The Supreme Court’s decision reversed a Seventh Circuit Court of Appeals decision finding that parties couldn’t consent to such a wavier [sic] because it threatened the “institutional integrity” of the judicial branch. While bankruptcy judges lack some of the protections given Article III judges, Sotomayor wrote, they are hired, fired, overseen and only hear cases referred to them by their life-tenured colleagues.

Largely for practical reasons, the majority ruled, the more numerous bankruptcy judges and magistrates should be able to decide cases related to bankruptcies in order to relieve the pressure on federal district courts. It remanded the case to decide whether Sharif had in fact consented to have the question of his trust decided in bankruptcy court.

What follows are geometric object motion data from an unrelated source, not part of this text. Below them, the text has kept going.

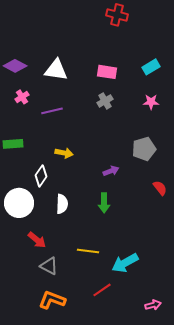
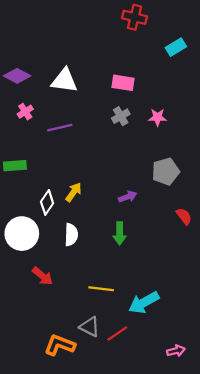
cyan rectangle: (151, 67) -> (176, 47), moved
pink star: (151, 102) -> (158, 117), moved
yellow arrow: (64, 153) -> (74, 192), moved, turned -66
gray triangle: (49, 266) -> (90, 327), moved

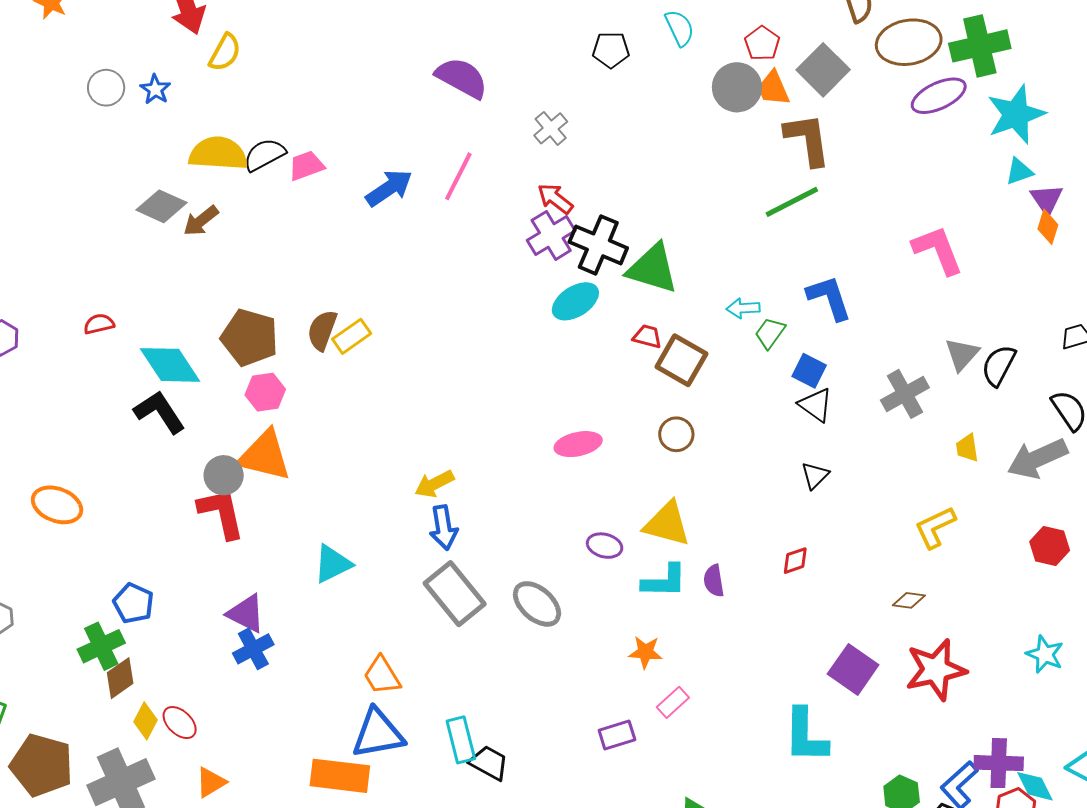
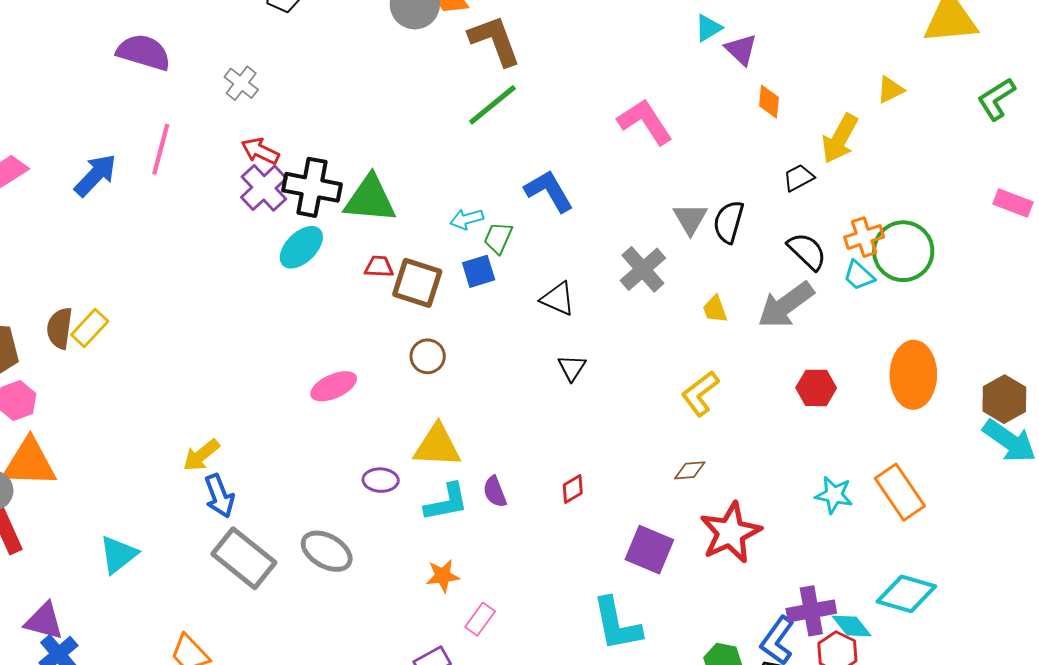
orange diamond: (1048, 227) -> (769, 102), moved
blue square: (809, 371) -> (479, 271), moved, turned -32
red diamond: (795, 561) -> (573, 489), moved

Roberts would have none of it. He was joined in dissent by Justice Antonin Scalia as well as Clarence Thomas, who wrote his own dissent.

The friction on the court reflects different views of the importance of strictly insulating the judiciary branch from any hint of political interference. Federal courts are already swamped with litigation and criminal cases and with only 677 district judges and 179 appeals judges, they would be overwhelmed by trying to hear the various disputes handled by the more than 800 bankruptcy judges and magistrates.

This issue also comes up with administrative law, where federal agencies operating under the control of the executive branch have the power to issue and prosecute civil charges using administrative law judges. Critics say that stacks the deck in favor of the government. While defendants can still appeal any decision to an Article III court, the important process of presenting witnesses and evidence occurs before a judge who is theoretically beholden to the executive branch.

Losers in bankruptcy court also can appeal to an Article III court, but most of the process remains in the hands of a bankruptcy judge. Today’s decision raises a tricky tactical question, said Martin of Ropes & Gray: When do you tell a bankruptcy judge you don’t want her to decide your part of the case?

“Is the first thing you tell the judge: `I don’t want you hearing my case?’” Martin told me. The answer is probably yes, he said, but “you absolutely say it in the most polite way possible.”

The implications of such side litigation can be severe. Anadarko Petroleum lost several billion dollars in market value in December 2013 after a bankruptcy court ruled it could be liable for as much as $13 billion in environmental costs tied to its former Tronox unit, which was in bankruptcy. (Anadarko settled with the Environmental Protection Administration earlier this year for $5 billion plus interest.)

Roberts complained the majority took an overly pragmatic approach to a fundamental constitutional question. “Perhaps the majority’s acquiescence in this diminution of constitu-tional authority will escape notice,” he wrote. “Far more likely, how- ever, it will amount to the kind of `blueprint for extensive expansion of the legislative power’ that we have resisted in the past.”
Once Congress knows it can assign federal claims to judges outside Article III with the parties’ consent, nothing would limit its exercise of that power to bankruptcy. Congress may consider it advantageous to allow claims to be heard before judges subject to greater legislative control in any number of areas of federal concern. As for the requirement of con-sent, Congress can find ways to “encourage” consent, say by requiring it as a condition of federal benefits. That has worked to expand Congress’s power before.